Saved data entries ▸
• • • • • • •

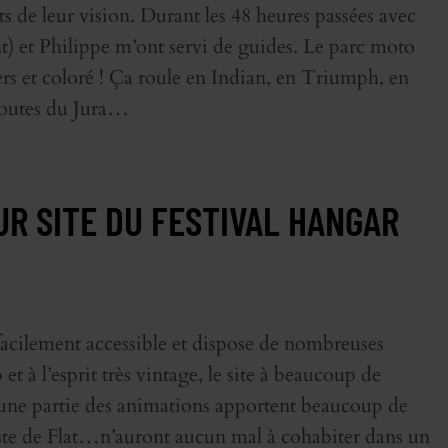
orts de leur vision. Durant les 48 heures passées avec
t) et Philippe m’ont servi de guides. Le parc moto
vers et coloré ! Ça roule en Indian, en Triumph, en
 routes du Jura…
R SITE DU FESTIVAL HANGAR
facilement accessible et dispose de nombreuses
et à l’esprit très vintage, le site à beaucoup de
t une partie des animations apportent beaucoup de
iste de Flat…n’auront aucun mal à cohabiter dans un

• • • • • • •

REQUIREMENT ▸ Could you reproduce all of the data above exactly and skip any image?

WRITTEN ANSWER ▸
orts de leur vision. Durant les 48 heures passées avec
t) et Philippe m’ont servi de guides. Le parc moto
vers et coloré ! Ça roule en Indian, en Triumph, en
 routes du Jura…
R SITE DU FESTIVAL HANGAR
facilement accessible et dispose de nombreuses
et à l’esprit très vintage, le site à beaucoup de
t une partie des animations apportent beaucoup de
iste de Flat…n’auront aucun mal à cohabiter dans un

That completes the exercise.